Silvester's Gardens is mentioned in several eighteenth-century sources:

  1. Clerkenwell parish records: births, burials, marriages. [1]
  2. London newspapers - between 1739 and 1742 - mentioned Silvester's Gardens as the venue of a para-masonic group of male and female theatre folk calling themselves Modern Masons [2] For example, the announcemnt of a benefit performance of The Beggar's Opera at Covent Garden in August 1739:
    "For the Entertainment of the Grand Master, and the Worthy Brothers and Sisters of the Honourable Community of Modern Free-Masons [...] Tickets to be had [...] at the Lodge, at Silvester's-Gardens, near Cold-Bath Fields." [London Daily Post and General Advertiser (Friday 10 August 1739)] [3]

    This was one of several groups unsympathetic to the Ministry of Prime Minister Robert Walpole that made works in support of the anti-Walpole Patriot Opposition, a.k.a. the Patriot Party.

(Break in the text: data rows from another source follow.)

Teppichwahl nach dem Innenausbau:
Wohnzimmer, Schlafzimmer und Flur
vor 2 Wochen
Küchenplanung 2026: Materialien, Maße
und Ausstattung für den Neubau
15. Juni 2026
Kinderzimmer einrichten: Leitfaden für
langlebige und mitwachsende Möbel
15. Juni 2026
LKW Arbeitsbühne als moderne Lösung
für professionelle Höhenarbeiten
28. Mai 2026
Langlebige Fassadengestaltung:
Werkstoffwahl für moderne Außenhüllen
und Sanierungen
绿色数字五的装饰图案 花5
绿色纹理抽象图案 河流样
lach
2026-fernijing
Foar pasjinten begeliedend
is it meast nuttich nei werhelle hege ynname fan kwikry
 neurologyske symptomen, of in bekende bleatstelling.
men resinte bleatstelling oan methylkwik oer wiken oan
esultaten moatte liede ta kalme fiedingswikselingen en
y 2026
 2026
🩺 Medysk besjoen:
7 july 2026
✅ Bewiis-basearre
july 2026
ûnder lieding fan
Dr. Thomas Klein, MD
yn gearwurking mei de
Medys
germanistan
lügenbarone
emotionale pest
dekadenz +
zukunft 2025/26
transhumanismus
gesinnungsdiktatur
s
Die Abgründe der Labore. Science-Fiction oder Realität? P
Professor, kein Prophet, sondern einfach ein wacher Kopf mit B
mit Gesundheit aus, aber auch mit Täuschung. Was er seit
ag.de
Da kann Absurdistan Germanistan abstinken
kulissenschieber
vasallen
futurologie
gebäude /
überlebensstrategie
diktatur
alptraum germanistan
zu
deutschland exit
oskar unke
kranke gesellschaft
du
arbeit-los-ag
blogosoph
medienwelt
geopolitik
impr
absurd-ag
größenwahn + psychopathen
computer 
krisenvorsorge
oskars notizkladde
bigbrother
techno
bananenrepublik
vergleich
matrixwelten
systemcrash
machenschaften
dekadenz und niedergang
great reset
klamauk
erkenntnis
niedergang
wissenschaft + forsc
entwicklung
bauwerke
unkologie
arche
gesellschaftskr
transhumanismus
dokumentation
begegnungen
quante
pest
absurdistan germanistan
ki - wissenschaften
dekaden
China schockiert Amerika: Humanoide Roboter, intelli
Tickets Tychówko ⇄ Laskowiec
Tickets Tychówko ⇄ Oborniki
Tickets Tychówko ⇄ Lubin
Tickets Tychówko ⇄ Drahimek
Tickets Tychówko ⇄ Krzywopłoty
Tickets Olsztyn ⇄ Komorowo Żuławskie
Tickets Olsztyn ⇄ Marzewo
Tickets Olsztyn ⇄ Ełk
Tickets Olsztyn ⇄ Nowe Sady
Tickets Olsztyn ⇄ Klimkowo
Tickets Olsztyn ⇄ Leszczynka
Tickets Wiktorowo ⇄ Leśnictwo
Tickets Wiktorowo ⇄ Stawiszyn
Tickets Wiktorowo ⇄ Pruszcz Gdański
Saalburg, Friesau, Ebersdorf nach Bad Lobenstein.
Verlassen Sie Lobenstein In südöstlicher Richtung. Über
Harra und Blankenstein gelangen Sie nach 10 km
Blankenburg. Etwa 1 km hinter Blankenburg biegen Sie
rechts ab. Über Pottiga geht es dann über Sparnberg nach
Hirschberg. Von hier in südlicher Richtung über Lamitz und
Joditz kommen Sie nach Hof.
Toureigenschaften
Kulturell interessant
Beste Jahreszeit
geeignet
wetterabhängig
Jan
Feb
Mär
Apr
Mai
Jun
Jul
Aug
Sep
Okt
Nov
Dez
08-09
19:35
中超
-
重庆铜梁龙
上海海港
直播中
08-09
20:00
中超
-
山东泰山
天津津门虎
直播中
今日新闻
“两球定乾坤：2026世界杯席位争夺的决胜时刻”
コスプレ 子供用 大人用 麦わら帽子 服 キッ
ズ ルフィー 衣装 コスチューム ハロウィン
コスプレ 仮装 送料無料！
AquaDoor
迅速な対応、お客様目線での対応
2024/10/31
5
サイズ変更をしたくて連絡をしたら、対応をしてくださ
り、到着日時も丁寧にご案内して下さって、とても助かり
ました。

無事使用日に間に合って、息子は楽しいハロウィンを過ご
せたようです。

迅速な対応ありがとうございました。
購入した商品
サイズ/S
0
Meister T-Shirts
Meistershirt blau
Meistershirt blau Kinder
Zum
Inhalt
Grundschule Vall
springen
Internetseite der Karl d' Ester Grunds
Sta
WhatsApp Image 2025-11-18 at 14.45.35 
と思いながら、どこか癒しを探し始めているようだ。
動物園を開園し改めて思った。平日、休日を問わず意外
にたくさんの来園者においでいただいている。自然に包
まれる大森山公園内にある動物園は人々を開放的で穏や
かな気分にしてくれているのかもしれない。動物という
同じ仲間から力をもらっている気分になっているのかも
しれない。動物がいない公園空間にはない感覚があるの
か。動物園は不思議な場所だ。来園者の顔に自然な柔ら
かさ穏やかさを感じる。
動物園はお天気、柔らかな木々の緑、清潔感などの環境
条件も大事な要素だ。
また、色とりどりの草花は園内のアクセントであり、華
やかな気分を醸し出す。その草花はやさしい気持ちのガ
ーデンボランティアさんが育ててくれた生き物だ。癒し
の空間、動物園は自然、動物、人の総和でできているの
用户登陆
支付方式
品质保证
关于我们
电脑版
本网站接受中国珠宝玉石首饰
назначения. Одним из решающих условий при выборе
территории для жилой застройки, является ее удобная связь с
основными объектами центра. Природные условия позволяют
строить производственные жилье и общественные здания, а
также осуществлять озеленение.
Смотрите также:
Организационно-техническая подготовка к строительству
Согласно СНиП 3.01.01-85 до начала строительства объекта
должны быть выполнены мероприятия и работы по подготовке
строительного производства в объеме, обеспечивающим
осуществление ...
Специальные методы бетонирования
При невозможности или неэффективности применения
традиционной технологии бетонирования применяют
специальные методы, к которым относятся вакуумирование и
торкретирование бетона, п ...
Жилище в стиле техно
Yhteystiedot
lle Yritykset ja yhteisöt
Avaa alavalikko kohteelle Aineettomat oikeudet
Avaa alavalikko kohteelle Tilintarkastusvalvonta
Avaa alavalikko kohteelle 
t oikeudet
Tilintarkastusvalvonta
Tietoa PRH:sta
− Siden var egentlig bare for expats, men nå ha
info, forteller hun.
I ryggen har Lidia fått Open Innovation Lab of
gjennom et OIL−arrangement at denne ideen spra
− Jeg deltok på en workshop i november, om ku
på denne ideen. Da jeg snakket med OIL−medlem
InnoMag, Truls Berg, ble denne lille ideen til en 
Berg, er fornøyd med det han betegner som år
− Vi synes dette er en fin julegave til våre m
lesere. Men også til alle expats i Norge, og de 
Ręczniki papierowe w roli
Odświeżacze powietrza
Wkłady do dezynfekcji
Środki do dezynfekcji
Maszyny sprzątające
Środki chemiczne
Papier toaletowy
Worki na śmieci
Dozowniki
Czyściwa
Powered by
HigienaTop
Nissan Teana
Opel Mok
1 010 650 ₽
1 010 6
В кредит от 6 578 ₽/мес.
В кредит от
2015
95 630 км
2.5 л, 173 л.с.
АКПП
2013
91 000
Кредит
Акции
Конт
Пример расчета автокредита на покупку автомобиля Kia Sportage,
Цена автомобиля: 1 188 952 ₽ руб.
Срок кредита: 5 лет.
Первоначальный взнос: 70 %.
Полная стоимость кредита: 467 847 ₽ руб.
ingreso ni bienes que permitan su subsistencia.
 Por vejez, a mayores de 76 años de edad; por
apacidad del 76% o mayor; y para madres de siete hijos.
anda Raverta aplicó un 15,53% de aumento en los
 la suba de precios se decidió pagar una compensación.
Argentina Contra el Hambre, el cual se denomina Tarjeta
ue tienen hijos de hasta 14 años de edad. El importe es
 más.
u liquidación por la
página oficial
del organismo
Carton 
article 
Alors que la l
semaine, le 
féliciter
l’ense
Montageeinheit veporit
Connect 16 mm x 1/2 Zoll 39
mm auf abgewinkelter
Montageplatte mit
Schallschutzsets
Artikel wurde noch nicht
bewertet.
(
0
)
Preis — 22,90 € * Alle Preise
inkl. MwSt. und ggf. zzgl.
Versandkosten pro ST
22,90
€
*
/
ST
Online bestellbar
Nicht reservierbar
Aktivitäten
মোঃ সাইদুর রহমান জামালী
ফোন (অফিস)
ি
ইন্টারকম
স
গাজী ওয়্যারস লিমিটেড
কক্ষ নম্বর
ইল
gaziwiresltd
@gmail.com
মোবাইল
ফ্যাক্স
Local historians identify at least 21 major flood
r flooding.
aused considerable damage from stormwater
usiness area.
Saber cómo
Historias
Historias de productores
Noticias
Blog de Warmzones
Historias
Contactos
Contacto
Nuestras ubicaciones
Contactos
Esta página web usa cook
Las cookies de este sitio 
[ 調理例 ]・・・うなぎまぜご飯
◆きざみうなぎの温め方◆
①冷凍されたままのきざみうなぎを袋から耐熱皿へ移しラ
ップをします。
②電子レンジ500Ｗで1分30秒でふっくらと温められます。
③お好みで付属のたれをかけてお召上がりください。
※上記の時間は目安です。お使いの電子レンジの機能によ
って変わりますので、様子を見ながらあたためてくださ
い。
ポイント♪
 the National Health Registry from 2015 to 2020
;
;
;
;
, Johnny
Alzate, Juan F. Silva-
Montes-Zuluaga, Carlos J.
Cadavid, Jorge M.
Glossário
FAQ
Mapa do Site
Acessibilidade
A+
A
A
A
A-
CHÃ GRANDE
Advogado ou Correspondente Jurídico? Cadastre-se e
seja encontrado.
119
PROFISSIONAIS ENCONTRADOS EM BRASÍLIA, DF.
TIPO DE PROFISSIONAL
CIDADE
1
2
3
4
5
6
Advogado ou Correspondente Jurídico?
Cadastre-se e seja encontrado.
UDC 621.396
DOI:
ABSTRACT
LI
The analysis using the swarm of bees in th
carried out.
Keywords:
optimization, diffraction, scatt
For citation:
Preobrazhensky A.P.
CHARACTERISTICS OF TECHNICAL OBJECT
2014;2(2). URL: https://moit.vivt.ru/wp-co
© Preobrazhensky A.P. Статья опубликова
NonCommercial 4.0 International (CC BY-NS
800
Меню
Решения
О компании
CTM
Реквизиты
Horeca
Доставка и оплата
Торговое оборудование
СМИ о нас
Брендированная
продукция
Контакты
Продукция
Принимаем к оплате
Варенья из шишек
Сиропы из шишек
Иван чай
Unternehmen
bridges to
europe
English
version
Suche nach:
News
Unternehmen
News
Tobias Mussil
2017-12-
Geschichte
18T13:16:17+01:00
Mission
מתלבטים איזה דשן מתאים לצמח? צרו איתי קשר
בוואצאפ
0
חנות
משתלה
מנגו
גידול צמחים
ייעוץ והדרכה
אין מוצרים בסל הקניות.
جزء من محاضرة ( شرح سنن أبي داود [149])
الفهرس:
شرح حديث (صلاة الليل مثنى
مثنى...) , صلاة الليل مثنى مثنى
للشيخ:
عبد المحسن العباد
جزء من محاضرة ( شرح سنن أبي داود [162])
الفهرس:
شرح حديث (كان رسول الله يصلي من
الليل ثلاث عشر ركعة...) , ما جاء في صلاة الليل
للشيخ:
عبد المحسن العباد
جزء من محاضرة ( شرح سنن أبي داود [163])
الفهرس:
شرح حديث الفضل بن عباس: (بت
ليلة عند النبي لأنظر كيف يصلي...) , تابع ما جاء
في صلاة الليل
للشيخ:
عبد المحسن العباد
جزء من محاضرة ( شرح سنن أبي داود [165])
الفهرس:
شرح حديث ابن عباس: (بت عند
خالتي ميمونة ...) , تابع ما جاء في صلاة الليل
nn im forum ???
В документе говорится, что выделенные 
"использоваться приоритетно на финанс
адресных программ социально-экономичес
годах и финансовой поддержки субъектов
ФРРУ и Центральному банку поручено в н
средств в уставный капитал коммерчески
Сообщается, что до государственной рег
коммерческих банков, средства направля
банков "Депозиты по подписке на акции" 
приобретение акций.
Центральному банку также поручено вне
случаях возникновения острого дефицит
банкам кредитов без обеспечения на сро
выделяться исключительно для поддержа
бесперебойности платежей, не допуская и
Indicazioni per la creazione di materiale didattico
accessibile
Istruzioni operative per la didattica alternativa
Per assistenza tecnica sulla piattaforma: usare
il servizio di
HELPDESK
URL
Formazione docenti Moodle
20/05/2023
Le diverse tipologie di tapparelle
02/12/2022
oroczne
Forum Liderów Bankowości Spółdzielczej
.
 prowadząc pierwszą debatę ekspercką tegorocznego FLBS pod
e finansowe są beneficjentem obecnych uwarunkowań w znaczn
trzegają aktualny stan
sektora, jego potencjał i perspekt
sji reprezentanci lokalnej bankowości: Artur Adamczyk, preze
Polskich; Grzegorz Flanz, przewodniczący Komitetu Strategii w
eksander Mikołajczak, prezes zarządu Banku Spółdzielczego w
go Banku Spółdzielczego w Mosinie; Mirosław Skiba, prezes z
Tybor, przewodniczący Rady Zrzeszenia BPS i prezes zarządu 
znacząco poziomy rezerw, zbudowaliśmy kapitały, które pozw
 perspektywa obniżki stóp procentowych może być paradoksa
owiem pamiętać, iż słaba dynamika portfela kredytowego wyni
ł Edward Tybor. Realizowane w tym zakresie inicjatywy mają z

    Among the stage–names associated with the Modern Masons we find, for example: Theophilus Cibber (1703-58), Mrs. Villeneuve (née Elizabeth Oates) (fl. 1735–1752), Elizabeth Vincent (1708-?), and Thomas Walker (1698-1744). [2]

  3. Legal documents. For example, in a marriage agreement of 1760 concerning another piece of land in Clerkenwell the location of Sylvester's Gardens is identifiable:
    a piece of ground formerly used as a laystall abutting SW on the road from London to Hampstead and NW on the road to the Ducking Pond, NE on gardens known as Silvester's gardens, SE on the road leading to the Bridewell Walk. [4]

Further reading

References

  1. For example: Robert Hovenden (1884) A true register of all christeninges, mariages, and burialles in the parishe of St. James, Clarkenwell from the yeare of Our Lorde God 1551 Vol 4. (London: Mitchell & Hughes, printers; for the Harleian Society)
  2. 1 2 Andrew Pink (2014) 'Robin Hood and Her Merry Women: Modern Masons in an early eighteenth-century London pleasure garden'. Journal for Research into Freemasonry and Fraternalism 4 (1-2), 203–214. Online resource, accessed 24 January 2026.
  3. Burney Collection of British Newspapers, British Library, London. Online resource, accessed 24 January 2026.
  4. 'Copy articles of agreement on intended marriage of George Sparrow and Henrietta Whitmore.' (27 June 1760) Shropshire Archives: ref 665/5923/. Online resource, accessed 24 January 2026.